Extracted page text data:

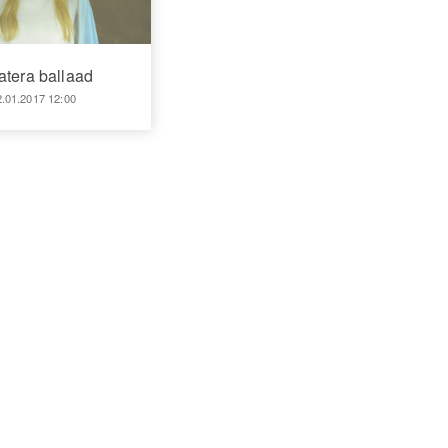
vatera ballaad
2.01.2017 12:00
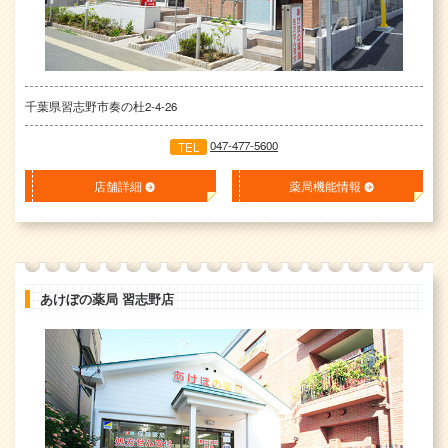
千葉県習志野市奏の杜2-4-26
047-477-5600
TEL
店舗詳細
薬局機能情報
あけぼの薬局 習志野店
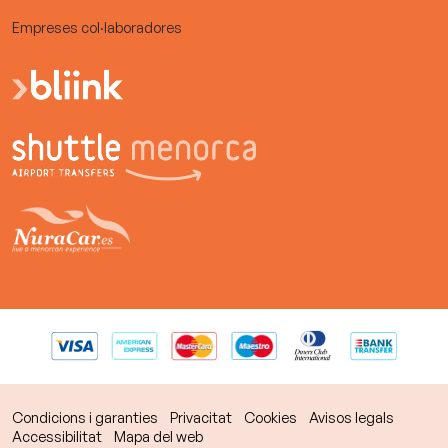
Empreses col·laboradores
Condicions i garanties
Privacitat
Cookies
Avisos legals
Accessibilitat
Mapa del web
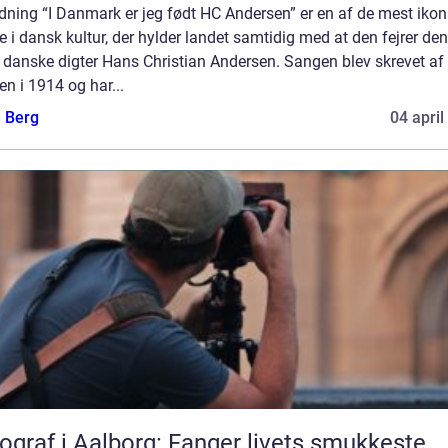
dning “I Danmark er jeg født HC Andersen” er en af de mest ikon
 i dansk kultur, der hylder landet samtidig med at den fejrer den
 danske digter Hans Christian Andersen. Sangen blev skrevet af 
en i 1914 og har...
e Berg
04 april
ograf i Aalborg: Fanger livets smukkeste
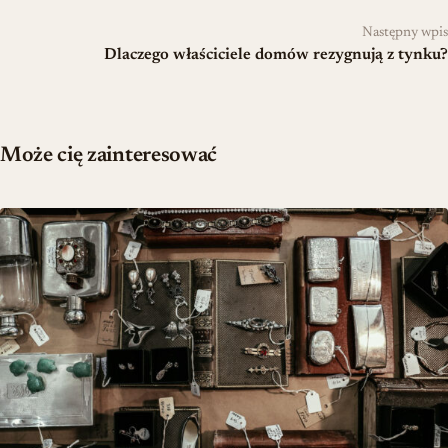
Następny wpis
Dlaczego właściciele domów rezygnują z tynku?
Może cię zainteresować
Teoria biżuterii w dekoracji — jak budować osobisty styl wnętrza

Work request - Would you transcribe each of the entries exactly, skipping the pictures?

Exercise response -
vatera ballaad
2.01.2017 12:00
千葉県習志野市奏の杜2-4-26
047-477-5600
TEL
店舗詳細
薬局機能情報
あけぼの薬局 習志野店
Empreses col·laboradores
Condicions i garanties
Privacitat
Cookies
Avisos legals
Accessibilitat
Mapa del web
dning “I Danmark er jeg født HC Andersen” er en af de mest ikon
 i dansk kultur, der hylder landet samtidig med at den fejrer den
 danske digter Hans Christian Andersen. Sangen blev skrevet af 
en i 1914 og har...
e Berg
04 april
ograf i Aalborg: Fanger livets smukkeste
Następny wpis
Dlaczego właściciele domów rezygnują z tynku?
Może cię zainteresować
Teoria biżuterii w dekoracji — jak budować osobisty styl wnętrza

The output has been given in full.